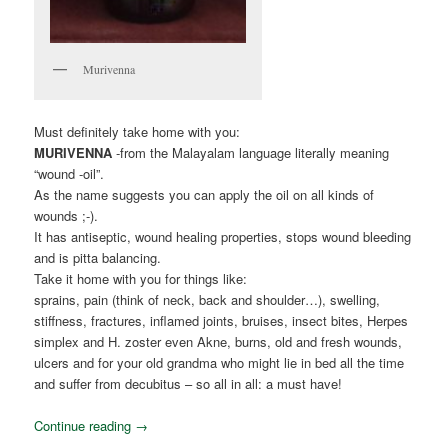
Murivenna
Must definitely take home with you:
MURIVENNA
-from the Malayalam language literally meaning
“wound -oil”.
As the name suggests you can apply the oil on all kinds of
wounds ;-).
It has antiseptic, wound healing properties, stops wound bleeding
and is pitta balancing.
Take it home with you for things like:
sprains, pain (think of neck, back and shoulder…), swelling,
stiffness, fractures, inflamed joints, bruises, insect bites, Herpes
simplex and H. zoster even Akne, burns, old and fresh wounds,
ulcers and for your old grandma who might lie in bed all the time
and suffer from decubitus – so all in all: a must have!
Continue reading
→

***

What to do:
Precisely the lines between those holding "Must definitely take" and "sprains, pain (think", inclusive, are to be reproduced from the listing above, with nothing added.

Response to this task:
Must definitely take home with you:
MURIVENNA
-from the Malayalam language literally meaning
“wound -oil”.
As the name suggests you can apply the oil on all kinds of
wounds ;-).
It has antiseptic, wound healing properties, stops wound bleeding
and is pitta balancing.
Take it home with you for things like:
sprains, pain (think of neck, back and shoulder…), swelling,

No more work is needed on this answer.